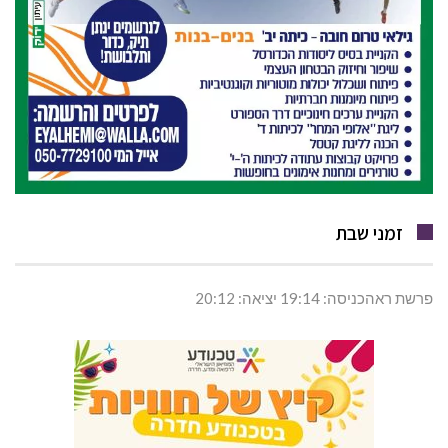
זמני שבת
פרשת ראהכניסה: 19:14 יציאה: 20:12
...
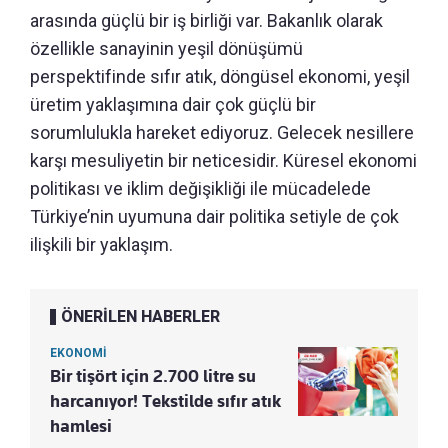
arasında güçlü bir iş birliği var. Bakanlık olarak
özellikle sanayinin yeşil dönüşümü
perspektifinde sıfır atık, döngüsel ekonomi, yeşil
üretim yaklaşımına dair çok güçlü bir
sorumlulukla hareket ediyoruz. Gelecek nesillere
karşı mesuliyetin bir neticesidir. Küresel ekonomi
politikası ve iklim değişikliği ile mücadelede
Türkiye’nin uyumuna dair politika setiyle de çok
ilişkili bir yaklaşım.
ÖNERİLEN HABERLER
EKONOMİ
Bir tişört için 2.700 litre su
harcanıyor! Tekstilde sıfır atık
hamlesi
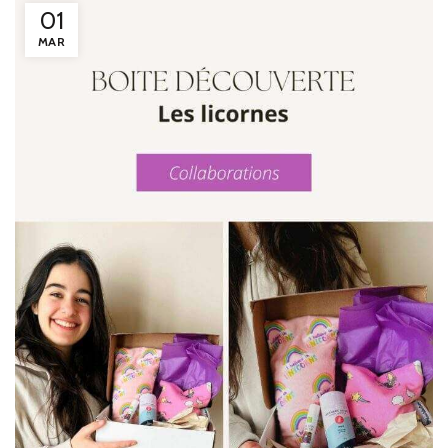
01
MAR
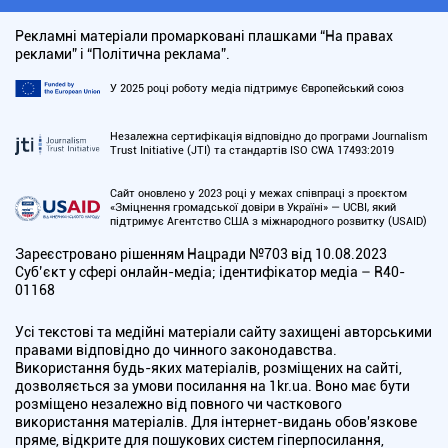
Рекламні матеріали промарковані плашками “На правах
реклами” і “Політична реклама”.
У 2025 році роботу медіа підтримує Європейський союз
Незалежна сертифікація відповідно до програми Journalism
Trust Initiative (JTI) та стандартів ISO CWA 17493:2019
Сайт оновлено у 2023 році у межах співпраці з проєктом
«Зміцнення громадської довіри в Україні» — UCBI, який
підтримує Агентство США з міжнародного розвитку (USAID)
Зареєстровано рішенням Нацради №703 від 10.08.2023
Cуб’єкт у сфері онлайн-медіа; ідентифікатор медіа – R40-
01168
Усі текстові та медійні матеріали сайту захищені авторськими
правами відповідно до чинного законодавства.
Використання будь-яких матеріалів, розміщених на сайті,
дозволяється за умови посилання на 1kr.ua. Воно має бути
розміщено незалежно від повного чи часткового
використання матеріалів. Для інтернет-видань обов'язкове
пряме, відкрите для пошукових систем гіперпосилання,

Activity:
Wherever the word "yeşil" appears in a line of the data above, copy that line.

Written answer:
özellikle sanayinin yeşil dönüşümü
perspektifinde sıfır atık, döngüsel ekonomi, yeşil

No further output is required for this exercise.